- Cover art featuring Doug Flutie
- Developer(s): Canuck Play Inc
- Publisher(s): Spear Interactive Inc / Maximum Games
- Designer(s): David Winter
- Series: Maximum Football
- Engine: Unity
- Platform(s): PlayStation 4, Xbox One
- Release: September 27, 2019
- Genre(s): Sports
- Mode(s): Single-player, multiplayer

= Maximum Football 2019 =

Doug Flutie's Maximum Football 2019 is a gridiron football video game developed and published by Canuck Play. It is the successor to Maximum Football 2018, and the predecessor to Maximum Football 2020.

The game was released on September 27, 2019, for PlayStation 4, and Xbox One

== New additions ==

Canuck Play and Doug Flutie agreed to a multi-year relationship with Maximum Football and will lend his name and likeness to the franchise.
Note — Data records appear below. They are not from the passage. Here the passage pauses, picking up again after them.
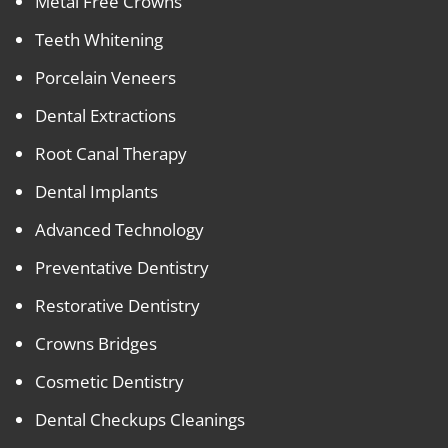
Metal Free Crowns
Teeth Whitening
Porcelain Veneers
Dental Extractions
Root Canal Therapy
Dental Implants
Advanced Technology
Preventative Dentistry
Restorative Dentistry
Crowns Bridges
Cosmetic Dentistry
Dental Checkups Cleanings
Canuck Play have also partnered to have equipment in the game with partners such as Xenith, Wilson Sporting Goods, Phenom Elite and Mokom Gloves.

== Features ==

Maximum Football 2019 adds a whole new college football dynasty mode, including scouting, conferences and playoffs, along with the choice of American college, or Canadian college, with American college having 130 teams, and Canadian college having 27 teams. However, college teams in the game are unlicensed, meaning that there are no official NCAA teams

The season mode that was included in Maximum Football 2018 returns in 2019, but is largely unchanged.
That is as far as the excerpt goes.